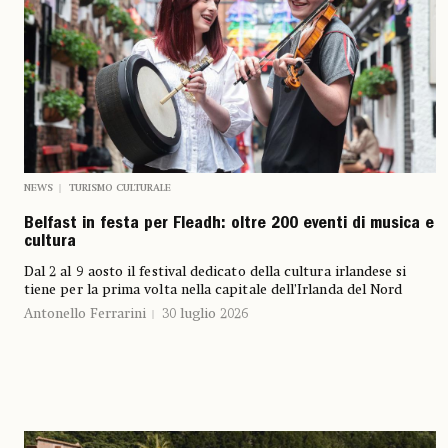
NEWS
TURISMO CULTURALE
Belfast in festa per Fleadh: oltre 200 eventi di musica e
cultura
Dal 2 al 9 aosto il festival dedicato della cultura irlandese si
tiene per la prima volta nella capitale dell’Irlanda del Nord
Antonello Ferrarini
30 luglio 2026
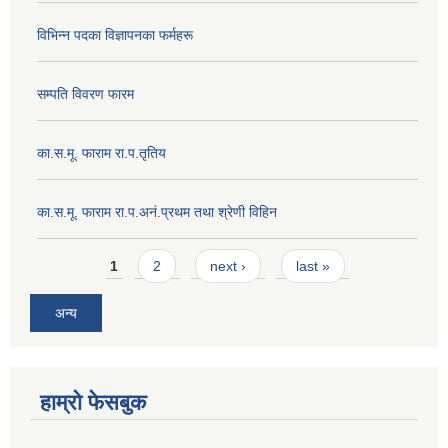
विभिन्न पदका विज्ञापनका फर्महरू
सम्पति विवरण फारम
का.स.मू. फाराम रा.प.तृतिय
का.स.मू. फाराम रा.प.अनं.प्रथम तथा श्रेणी विहिन
Pages
1
2
next ›
last »
अन्य
हाम्रो फेसबुक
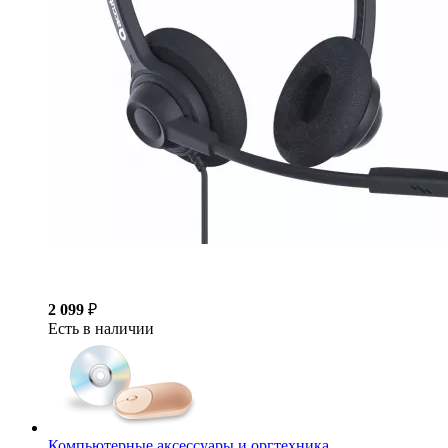
2 099
₽
Есть в наличии
Компьютерные аксессуары и оргтехника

§

§ Goal of the exercise
Without the pictures, retype the whole of the material above exactly.

§ Result of the exercise
NEWS
TURISMO CULTURALE
Belfast in festa per Fleadh: oltre 200 eventi di musica e
cultura
Dal 2 al 9 aosto il festival dedicato della cultura irlandese si
tiene per la prima volta nella capitale dell’Irlanda del Nord
Antonello Ferrarini
30 luglio 2026
विभिन्न पदका विज्ञापनका फर्महरू
सम्पति विवरण फारम
का.स.मू. फाराम रा.प.तृतिय
का.स.मू. फाराम रा.प.अनं.प्रथम तथा श्रेणी विहिन
Pages
1
2
next ›
last »
अन्य
हाम्रो फेसबुक
2 099
₽
Есть в наличии
Компьютерные аксессуары и оргтехника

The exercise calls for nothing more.